Apache kafka is arguably most popular distributed streaming platform in the world currently. Kafka has been battle tested in various condition with processing petabytes of data at speed. It allows you to scale your application by streaming data to consumers for processing. It is horizontally scalable and fault tolerant, which means you can keep adding more kafka nodes and you can keep scaling indefinitely. In this article we will explore how to install kafka on aws ec2.
In this article we would do a standalone deployment of kafka, just to keep things simpler. We would require an ec2 instance running some form of linux. I am using Ubuntu, but you could use any flavor, since Ubuntu is a Debian based linux, you could run the commands from this article as it is on any Debian based system. For others you may need to convert into their package, i.e. Yum for CentOS.
We will start with a blank operating system and install everything we need. So go ahead and fire up your ec2 instance, and connect to it via SSH.
Try not to use smaller instances like t2.micro or nano as kafka would needs considerable amount of memory to run. I would recommend at least t2.large or t2.xlarge if you want to run both zookeeper and kafka on same machine.
In a production setting, you should be running zookeeper independently, which can be run on a t2.micro and kafka should be running on the largest server you can afford, its recommended that kafka broker should have atleast 64 GB of RAM.
We will start with installing java 11
sudo apt-get update
sudo apt install openjdk-11-jre-headless
This will download and install java 11. You can check the installation by running following command.
To install kafka, we would need to download the official version of kafka zip from apache site. You can get that by running following command.
Above command would download kafka for scala version 2.13, if you need a different version please check apache download site.
Now unzip the tar file by running following command
tar -zxvf kafka-*.tgz
This should expand kafka in home directory, if you want you can extract it to a different location, for this article location does not matter.

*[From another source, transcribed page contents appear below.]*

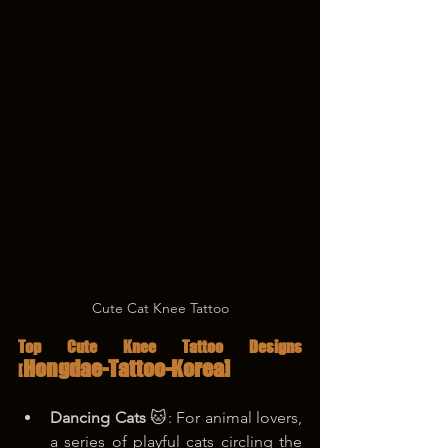
Cute Cat Knee Tattoo
Top Cute Knee Tattoo Designs 
Hongdae-Tattoo-Korea]
[
Dancing Cats
 🐱: For animal lovers, 
a series of playful cats circling the 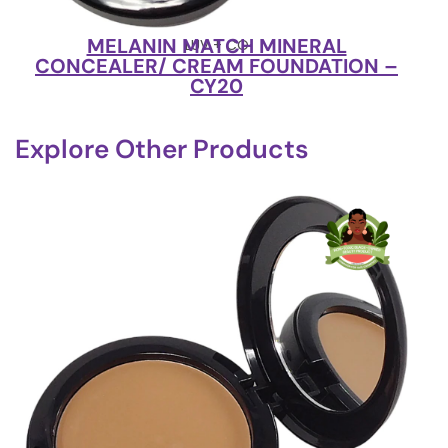
MELANIN MATCH MINERAL
LUV + CO
CONCEALER/ CREAM FOUNDATION –
CY20
Explore Other Products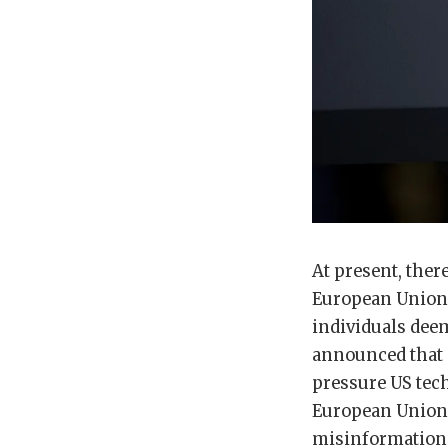
At present, ther
European Union 
individuals deem
announced that i
pressure US tec
European Union’
misinformation 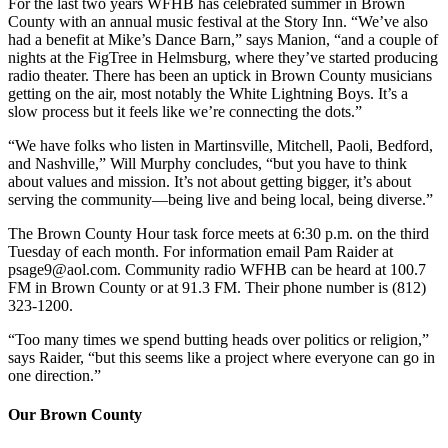
For the last two years WFHB has celebrated summer in Brown
County with an annual music festival at the Story Inn. “We’ve also
had a benefit at Mike’s Dance Barn,” says Manion, “and a couple of
nights at the FigTree in Helmsburg, where they’ve started producing
radio theater. There has been an uptick in Brown County musicians
getting on the air, most notably the White Lightning Boys. It’s a
slow process but it feels like we’re connecting the dots.”
“We have folks who listen in Martinsville, Mitchell, Paoli, Bedford,
and Nashville,” Will Murphy concludes, “but you have to think
about values and mission. It’s not about getting bigger, it’s about
serving the community—being live and being local, being diverse.”
The Brown County Hour task force meets at 6:30 p.m. on the third
Tuesday of each month. For information email Pam Raider at
psage9@aol.com
. Community radio WFHB can be heard at 100.7
FM in Brown County or at 91.3 FM. Their phone number is (812)
323-1200.
“Too many times we spend butting heads over politics or religion,”
says Raider, “but this seems like a project where everyone can go in
one direction.”
Our Brown County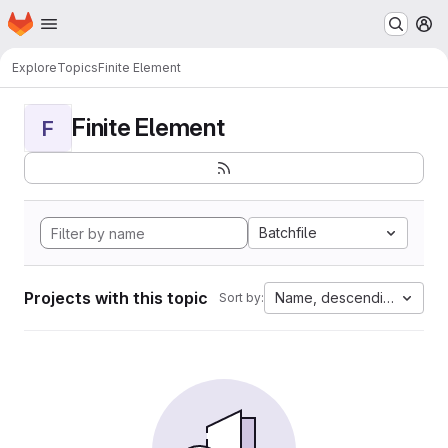
Homepage
Skip to main content
M
Explore
Topics
Finite Element
Finite Element
F
Batchfile
Projects with this topic
Name, descending
Sort by: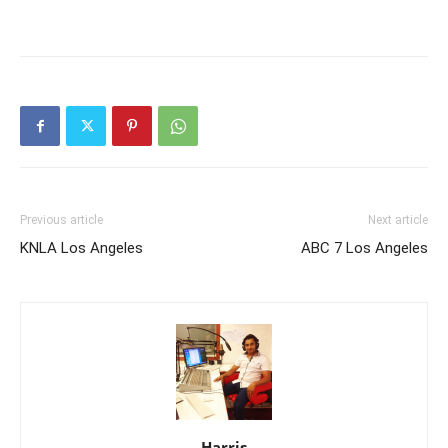
Previous article
Next article
KNLA Los Angeles
ABC 7 Los Angeles
Harris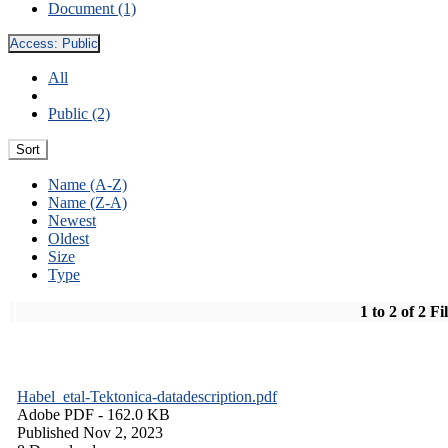
Document (1)
Access:
Public
All
Public (2)
Sort
Name (A-Z)
Name (Z-A)
Newest
Oldest
Size
Type
1 to 2 of 2 Fi
Habel_etal-Tektonica-datadescription.pdf
Adobe PDF
- 162.0 KB
Published Nov 2, 2023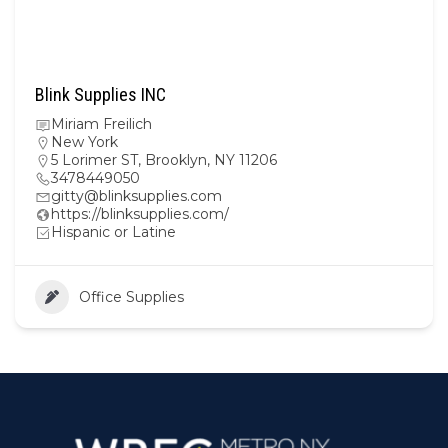
Blink Supplies INC
Miriam Freilich
New York
5 Lorimer ST, Brooklyn, NY 11206
3478449050
gitty@blinksupplies.com
https://blinksupplies.com/
Hispanic or Latine
Office Supplies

We can’t talk about kafka and not talk about zookeeper; zookeeper is an independent project from apache which is used by various distributed applications. Zookeeper is used in kafka for
- State management
- Leader election
- Cluster membership
- Topic configuration
- Consumer offset (pre 0.9.1 release)
First, we would need to run an instance of zookeeper, ideally in a production setting, the zookeeper should be running on its own dedicated machine and possibly have more than 2 instances for redundancy. However for this article we would run the zookeeper locally along with kafka on the same node.
sh ~/kafka_2.13-2.6.0/bin/zookeeper-server-start.sh ~/kafka_2.13-2.6.0/config/zookeeper.properties &
now we can start the kafka by running following command
sh ~/kafka_2.13-2.6.0/bin/kafka-server-start.sh ~/kafka_2.13-2.6.0/config/server.properties &
Now that we have our kafka running properly, lets test the installation by creating a topic and sending and receiving a few message.

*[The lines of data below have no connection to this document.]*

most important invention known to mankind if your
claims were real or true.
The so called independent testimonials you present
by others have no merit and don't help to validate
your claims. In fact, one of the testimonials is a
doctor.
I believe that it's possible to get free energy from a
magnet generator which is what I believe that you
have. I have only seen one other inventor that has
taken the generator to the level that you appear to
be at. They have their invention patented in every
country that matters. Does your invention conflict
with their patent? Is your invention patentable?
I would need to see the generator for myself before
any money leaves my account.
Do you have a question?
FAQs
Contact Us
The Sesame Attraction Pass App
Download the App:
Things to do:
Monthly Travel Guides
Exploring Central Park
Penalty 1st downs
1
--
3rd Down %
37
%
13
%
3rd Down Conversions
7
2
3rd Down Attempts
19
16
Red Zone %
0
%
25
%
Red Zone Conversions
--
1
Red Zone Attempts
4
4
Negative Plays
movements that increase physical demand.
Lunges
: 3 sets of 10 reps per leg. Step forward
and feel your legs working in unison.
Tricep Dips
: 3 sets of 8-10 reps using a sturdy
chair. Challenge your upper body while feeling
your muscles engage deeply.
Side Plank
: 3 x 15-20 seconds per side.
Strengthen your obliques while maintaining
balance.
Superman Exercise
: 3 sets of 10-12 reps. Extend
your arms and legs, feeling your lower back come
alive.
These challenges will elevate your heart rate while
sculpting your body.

~/kafka_2.13-2.6.0/bin/kafka-topics.sh --create --zookeeper localhost:2181 --replication-factor 1 --partitions 10 --topic test-topic
Lets quickly run through the options which we have used in this command.
Zookeeper option specified where the zookeeper is running, if you have external zookeeper then you would need to specify the address of host machine where zookeeper is running.
replication-factor is the factor which determines how many nodes the data of this topic would be replicated on, since in this case we only have one node, replication-factor cannot be more than 1. In production setting, ideally the replication factor should be at least 2, so that if one of the node fails then the data would be preserved.
Partitions is the segments of a topic where messages are stored, each of the consumer gets access to a dedicated partition to read from. The more the partitions, more the number of consumers you can create, so effectively partition is the parallelism which you can introduce in the way messages are read from kafka.
Lets run a console producer which comes bundled with kafka to test the behaviour of a typical producer sending message to kafka
~/kafka_2.13-2.6.0/bin/kafka-console-producer.sh --broker-list localhost:9092 --topic test-topic
This would drop you to a prompt where any message you type would be sent to kafka. So let type a few messages.
Now lets explore the consumer behaviour by running a console consumer.
~/kafka_2.13-2.6.0/bin/kafka-console-consumer.sh --bootstrap-server localhost:9092 --topic test-topic --from-beginning
In this command we are reading the messages from test-topic, the interesting bit is the –from-beginning flag, kafka maintains a consumer offset which is just a register of which consumer has read how much of data, this feature enables a consumer to go back in time and again consume the old message, this feature makes kafka a very powerful tool.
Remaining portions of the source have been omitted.